■ **DIRECTIONS**
Repeat the listing exactly. Do not carry over any pictures.

• • • • • • •

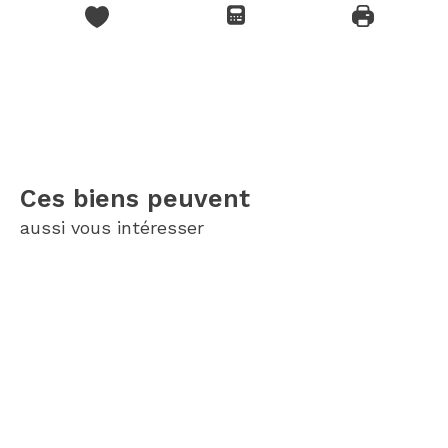
Ces biens peuvent
aussi vous intéresser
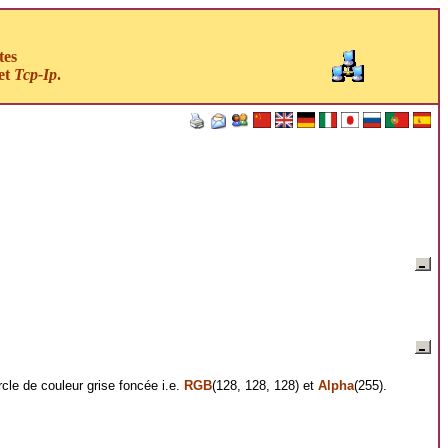
tes
et
Tcp-Ip
.
rcle de couleur grise foncée i.e.
RGB
(128, 128, 128) et
Alpha
(255).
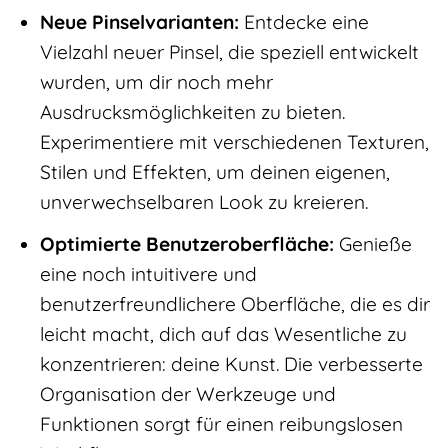
Neue Pinselvarianten:
Entdecke eine
Vielzahl neuer Pinsel, die speziell entwickelt
wurden, um dir noch mehr
Ausdrucksmöglichkeiten zu bieten.
Experimentiere mit verschiedenen Texturen,
Stilen und Effekten, um deinen eigenen,
unverwechselbaren Look zu kreieren.
Optimierte Benutzeroberfläche:
Genieße
eine noch intuitivere und
benutzerfreundlichere Oberfläche, die es dir
leicht macht, dich auf das Wesentliche zu
konzentrieren: deine Kunst. Die verbesserte
Organisation der Werkzeuge und
Funktionen sorgt für einen reibungslosen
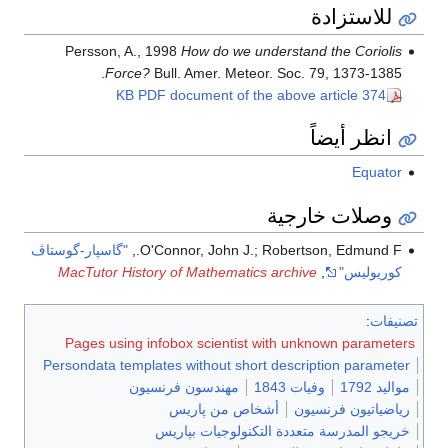
للاستزادة
Persson, A., 1998
How do we understand the Coriolis
Force?
Bull. Amer. Meteor. Soc. 79, 1373-1385.
374 KB PDF document of the above article
انظر أيضاً
Equator
وصلات خارجية
O'Connor, John J.; Robertson, Edmund F.,
"گاسپار-گوستاڤ
كوريوليس"
,
MacTutor History of Mathematics archive
تصنيفات
:
Pages using infobox scientist with unknown parameters
Persondata templates without short description parameter
مواليد 1792
وفيات 1843
مهندسون فرنسيون
رياضياتيون فرنسيون
أشخاص من پاريس
خريجو المدرسة متعددة التكنولوجيات بپاريس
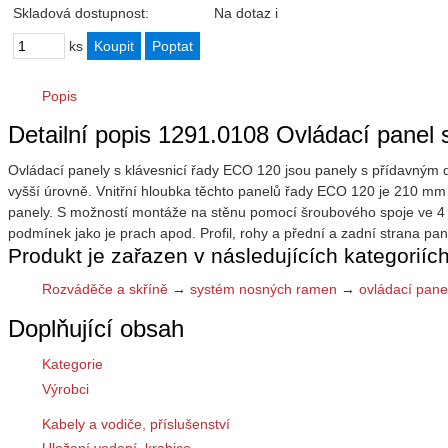
Skladová dostupnost:
Na dotaz
i
ks
Popis
Detailní popis 1291.0108 Ovládací pane
Ovládací panely s klávesnicí řady ECO 120 jsou panely s přídavným d
vyšší úrovně. Vnitřní hloubka těchto panelů řady ECO 120 je 210 mm 
panely. S možností montáže na stěnu pomocí šroubového spoje ve 4 r
podmínek jako je prach apod. Profil, rohy a přední a zadní strana pane
Produkt je zařazen v následujících kategoriích
Rozváděče a skříně
→
systém nosných ramen
→
ovládací pane
Doplňující obsah
Kategorie
Výrobci
Kabely a vodiče, příslušenství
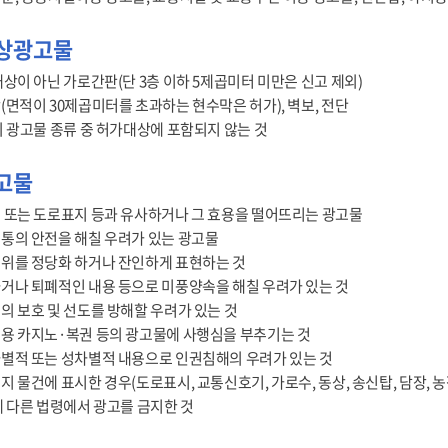
상광고물
대상이 아닌 가로간판(단 3층 이하 5제곱미터 미만은 신고 제외)
(면적이 30제곱미터를 초과하는 현수막은 허가), 벽보, 전단
의 광고물 종류 중 허가대상에 포함되지 않는 것
고물
 또는 도로표지 등과 유사하거나 그 효용을 떨어뜨리는 광고물
통의 안전을 해칠 우려가 있는 광고물
위를 정당화 하거나 잔인하게 표현하는 것
거나 퇴폐적인 내용 등으로 미풍양속을 해칠 우려가 있는 것
의 보호 및 선도를 방해할 우려가 있는 것
용 카지노·복권 등의 광고물에 사행심을 부추기는 것
별적 또는 성차별적 내용으로 인권침해의 우려가 있는 것
지 물건에 표시한 경우(도로표시, 교통신호기, 가로수, 동상, 송신탑, 담장, 농
에 다른 법령에서 광고를 금지한 것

• • • • • • •

■ **EXERCISE ANSWER**
Ces biens peuvent
aussi vous intéresser
tes
et
Tcp-Ip
.
rcle de couleur grise foncée i.e.
RGB
(128, 128, 128) et
Alpha
(255).
Neue Pinselvarianten:
Entdecke eine
Vielzahl neuer Pinsel, die speziell entwickelt
wurden, um dir noch mehr
Ausdrucksmöglichkeiten zu bieten.
Experimentiere mit verschiedenen Texturen,
Stilen und Effekten, um deinen eigenen,
unverwechselbaren Look zu kreieren.
Optimierte Benutzeroberfläche:
Genieße
eine noch intuitivere und
benutzerfreundlichere Oberfläche, die es dir
leicht macht, dich auf das Wesentliche zu
konzentrieren: deine Kunst. Die verbesserte
Organisation der Werkzeuge und
Funktionen sorgt für einen reibungslosen
للاستزادة
Persson, A., 1998
How do we understand the Coriolis
Force?
Bull. Amer. Meteor. Soc. 79, 1373-1385.
374 KB PDF document of the above article
انظر أيضاً
Equator
وصلات خارجية
O'Connor, John J.; Robertson, Edmund F.,
"گاسپار-گوستاڤ
كوريوليس"
,
MacTutor History of Mathematics archive
تصنيفات
:
Pages using infobox scientist with unknown parameters
Persondata templates without short description parameter
مواليد 1792
وفيات 1843
مهندسون فرنسيون
رياضياتيون فرنسيون
أشخاص من پاريس
خريجو المدرسة متعددة التكنولوجيات بپاريس
Skladová dostupnost:
Na dotaz
i
ks
Popis
Detailní popis 1291.0108 Ovládací pane
Ovládací panely s klávesnicí řady ECO 120 jsou panely s přídavným d
vyšší úrovně. Vnitřní hloubka těchto panelů řady ECO 120 je 210 mm 
panely. S možností montáže na stěnu pomocí šroubového spoje ve 4 r
podmínek jako je prach apod. Profil, rohy a přední a zadní strana pane
Produkt je zařazen v následujících kategoriích
Rozváděče a skříně
→
systém nosných ramen
→
ovládací pane
Doplňující obsah
Kategorie
Výrobci
Kabely a vodiče, příslušenství
상광고물
대상이 아닌 가로간판(단 3층 이하 5제곱미터 미만은 신고 제외)
(면적이 30제곱미터를 초과하는 현수막은 허가), 벽보, 전단
의 광고물 종류 중 허가대상에 포함되지 않는 것
고물
 또는 도로표지 등과 유사하거나 그 효용을 떨어뜨리는 광고물
통의 안전을 해칠 우려가 있는 광고물
위를 정당화 하거나 잔인하게 표현하는 것
거나 퇴폐적인 내용 등으로 미풍양속을 해칠 우려가 있는 것
의 보호 및 선도를 방해할 우려가 있는 것
용 카지노·복권 등의 광고물에 사행심을 부추기는 것
별적 또는 성차별적 내용으로 인권침해의 우려가 있는 것
지 물건에 표시한 경우(도로표시, 교통신호기, 가로수, 동상, 송신탑, 담장, 농
에 다른 법령에서 광고를 금지한 것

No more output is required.